Eating my way through the Raohe Street Night Market

Friday night, my friend Justin and I decided to have a walking dinner at the Raohe Street Night Market (饒河街觀光夜市) in Songshan. It's  an easy walk from Xinyi, the neighborhood where I'm staying in Taipei. In fact, during my daily wandering around the neighborhood, I had run across it in the daytime on my way to the river, which is just north of the market street. It didn't look like much during the day, because all the booths and shops are closed down, but at night it turns into a pretty exciting stretch to walk through if you're hungry for food or looking for neat shops to browse through. If you want to shop for clothes, Wufenpu is a huge clothing market in the same area.

The market itself stretches down one street, with the very pretty Ciyou temple at one end.

We passed through handily-marked gates (at both ends of the street), which in most American cities would indicate where a Chinatown starts. In Taiwan, it's to show you where the night market starts.

Right away Justin pointed out a really popular vendor selling hujiao bing (marinated pork in a flaky crust). I've waited in enough lines in San Francisco, so we passed by the 10-15 people queueing there and made our way down the street, when I couldn't stand passing by so much amazing food -- the smells were making my stomach growl! I'm not sure anymore what exactly we were looking for, but I got a pork sausage to take the edge off my hunger.
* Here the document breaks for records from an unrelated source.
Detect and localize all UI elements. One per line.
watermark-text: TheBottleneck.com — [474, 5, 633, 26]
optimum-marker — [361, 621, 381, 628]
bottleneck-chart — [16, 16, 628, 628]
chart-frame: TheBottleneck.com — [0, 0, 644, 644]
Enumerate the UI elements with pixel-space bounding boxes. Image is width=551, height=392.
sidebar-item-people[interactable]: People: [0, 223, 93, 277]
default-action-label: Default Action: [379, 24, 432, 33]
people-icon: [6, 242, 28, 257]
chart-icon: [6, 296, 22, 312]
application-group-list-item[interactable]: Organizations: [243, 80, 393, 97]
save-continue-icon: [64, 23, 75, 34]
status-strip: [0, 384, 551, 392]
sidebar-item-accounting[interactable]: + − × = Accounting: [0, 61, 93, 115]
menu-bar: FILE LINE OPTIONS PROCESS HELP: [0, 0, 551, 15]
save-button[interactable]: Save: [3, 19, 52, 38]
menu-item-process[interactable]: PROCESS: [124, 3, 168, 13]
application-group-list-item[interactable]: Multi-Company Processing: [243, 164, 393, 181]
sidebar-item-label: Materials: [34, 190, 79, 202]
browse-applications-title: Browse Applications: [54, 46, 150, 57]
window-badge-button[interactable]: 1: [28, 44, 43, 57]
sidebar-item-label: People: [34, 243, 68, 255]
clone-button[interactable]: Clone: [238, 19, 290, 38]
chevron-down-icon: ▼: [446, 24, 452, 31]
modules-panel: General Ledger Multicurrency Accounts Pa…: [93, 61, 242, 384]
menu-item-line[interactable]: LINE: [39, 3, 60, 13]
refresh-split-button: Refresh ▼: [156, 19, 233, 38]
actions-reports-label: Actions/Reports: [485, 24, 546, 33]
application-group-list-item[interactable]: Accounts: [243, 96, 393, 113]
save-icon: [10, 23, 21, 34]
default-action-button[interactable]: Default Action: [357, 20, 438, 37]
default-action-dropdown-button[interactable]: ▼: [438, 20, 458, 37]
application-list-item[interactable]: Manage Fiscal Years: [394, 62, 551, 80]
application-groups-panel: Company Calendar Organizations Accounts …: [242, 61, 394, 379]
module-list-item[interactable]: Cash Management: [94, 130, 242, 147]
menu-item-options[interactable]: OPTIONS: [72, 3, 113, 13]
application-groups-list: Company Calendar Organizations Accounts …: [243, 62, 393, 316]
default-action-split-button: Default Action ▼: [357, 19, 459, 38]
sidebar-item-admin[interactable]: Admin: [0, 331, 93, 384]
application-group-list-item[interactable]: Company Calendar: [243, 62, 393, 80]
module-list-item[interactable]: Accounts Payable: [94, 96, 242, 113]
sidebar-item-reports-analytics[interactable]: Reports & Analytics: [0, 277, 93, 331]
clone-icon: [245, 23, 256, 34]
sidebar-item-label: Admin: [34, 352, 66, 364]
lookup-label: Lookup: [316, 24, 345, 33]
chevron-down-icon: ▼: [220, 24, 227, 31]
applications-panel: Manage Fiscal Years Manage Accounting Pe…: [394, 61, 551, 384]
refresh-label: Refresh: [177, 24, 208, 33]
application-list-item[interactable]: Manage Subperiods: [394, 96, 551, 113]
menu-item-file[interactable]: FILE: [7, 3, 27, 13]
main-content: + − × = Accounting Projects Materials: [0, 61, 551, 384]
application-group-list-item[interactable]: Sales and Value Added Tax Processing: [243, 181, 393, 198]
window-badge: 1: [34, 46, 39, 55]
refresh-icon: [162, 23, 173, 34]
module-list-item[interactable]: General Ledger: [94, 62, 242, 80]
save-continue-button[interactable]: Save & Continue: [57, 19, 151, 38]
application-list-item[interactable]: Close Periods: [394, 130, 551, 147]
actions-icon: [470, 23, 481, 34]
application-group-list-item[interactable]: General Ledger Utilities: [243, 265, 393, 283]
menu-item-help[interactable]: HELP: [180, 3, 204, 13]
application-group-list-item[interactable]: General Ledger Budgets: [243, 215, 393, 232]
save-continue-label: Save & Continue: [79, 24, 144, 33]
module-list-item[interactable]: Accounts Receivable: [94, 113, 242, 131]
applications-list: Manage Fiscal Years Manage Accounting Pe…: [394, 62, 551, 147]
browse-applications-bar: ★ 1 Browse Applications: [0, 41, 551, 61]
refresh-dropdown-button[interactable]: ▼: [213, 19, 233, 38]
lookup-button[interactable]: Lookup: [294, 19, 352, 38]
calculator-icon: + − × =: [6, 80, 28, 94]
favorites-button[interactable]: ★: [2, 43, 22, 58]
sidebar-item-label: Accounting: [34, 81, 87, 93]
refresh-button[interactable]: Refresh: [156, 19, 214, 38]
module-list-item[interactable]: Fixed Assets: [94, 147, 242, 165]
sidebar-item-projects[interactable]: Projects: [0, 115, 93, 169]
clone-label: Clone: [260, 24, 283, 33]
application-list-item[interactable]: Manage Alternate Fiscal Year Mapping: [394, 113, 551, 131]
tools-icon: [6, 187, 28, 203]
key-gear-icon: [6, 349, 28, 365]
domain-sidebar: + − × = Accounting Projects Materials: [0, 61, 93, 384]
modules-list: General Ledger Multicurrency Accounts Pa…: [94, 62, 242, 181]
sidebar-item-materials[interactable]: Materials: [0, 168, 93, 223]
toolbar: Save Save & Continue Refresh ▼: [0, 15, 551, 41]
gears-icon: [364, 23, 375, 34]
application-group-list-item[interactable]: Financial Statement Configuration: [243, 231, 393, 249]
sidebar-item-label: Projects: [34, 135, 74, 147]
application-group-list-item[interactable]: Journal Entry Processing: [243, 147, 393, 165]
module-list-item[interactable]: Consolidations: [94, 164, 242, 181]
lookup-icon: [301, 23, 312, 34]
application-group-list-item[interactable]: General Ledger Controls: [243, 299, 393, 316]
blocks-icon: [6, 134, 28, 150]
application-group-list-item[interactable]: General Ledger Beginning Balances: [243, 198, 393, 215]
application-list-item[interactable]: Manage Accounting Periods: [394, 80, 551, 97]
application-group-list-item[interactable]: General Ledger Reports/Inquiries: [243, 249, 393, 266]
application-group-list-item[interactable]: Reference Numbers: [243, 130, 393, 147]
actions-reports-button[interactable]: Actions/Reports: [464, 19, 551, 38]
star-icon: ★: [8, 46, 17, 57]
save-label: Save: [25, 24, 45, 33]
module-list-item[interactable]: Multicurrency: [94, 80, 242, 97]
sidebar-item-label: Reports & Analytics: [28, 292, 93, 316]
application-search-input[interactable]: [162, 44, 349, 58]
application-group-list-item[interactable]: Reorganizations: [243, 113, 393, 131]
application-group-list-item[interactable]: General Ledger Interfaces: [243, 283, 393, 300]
We passed by a few stinky tofu stands, but they either didn't smell stinky enough (a very important measure of how good it's going to be) or they were completely mobbed by other people. Eventually we found a stall that had a bunch of extra seating inside of the old Songshan market, and we settled in on our rickety stools for some really Taiwanese delicacies.

Oyster omelette

I have to admit, I'm not really a fan of this Taiwanese dish. I don't think my parents particularly like it either, so I also wasn't introduced to oyster omelettes as a kid. There's a little too much gooey starch mixed in with a gooey egg and some gooey oysters. I'm not squeamish about the texture, but combined with the sweet sauce, it's not particularly appetizing.

Stinky tofu

On the other hand, I've been eating stinky tofu forever. I remember as a little kid visiting my grandparents in Taipei, my parents put me in some sort of kindergarden/daycare for a few days, and when the stinky tofu man would come by in his cart, the teacher would order some and share it with all of kids. Up until this point, I've always eaten stinky tofu fried with kim chi and other pickled vegetables. It's hot and crunchy and spicy. This time though, I was introduced to stinky tofu in soup.

Blood cake

Obviously, that's not a picture of pig's blood cake. But that giant roasted pig was at the same stand that was selling blood cake, so I thought it'd be a slightly more exciting picture than some reddish-brown squares on sticks. I didn't have any, but I have had it in the past on sticks and in soups, and I don't really remember it being that different in texture from tofu. Definitely better than the German blood sausage I've had.

Giant fried chicken

Justin had a hankering for fried chicken, so we walked through the market with our eyes peeled for two ladies selling giant fried chicken. We eventually found a stand, but the two old ladies were nowhere to be seen. The chicken pieces really are gigantic (check out the photo above where Justin is holding his for comparison), bigger than any schnitzel I've ever seen. They put it through the fryer for you, and then you can choose what kind of powder to put on it. There are a couple savory options, but Justin opted for the sweet coconut flavor. You can have them cut it up for you. I think, though, that it's way more satisfying to take big, crunchy bites of a piece of chicken bigger than your head.

Yakult lemon bubble tea

You've heard of bubble tea, and maybe you've heard of Yakult (养乐多 yang-le-duo in Chinese), but did you know you can mix some lemon juice in and make a refreshing new drink? Yakult on its own would be a little too sweet to drink that much of, but adding some citrus makes it just the right amount of tart.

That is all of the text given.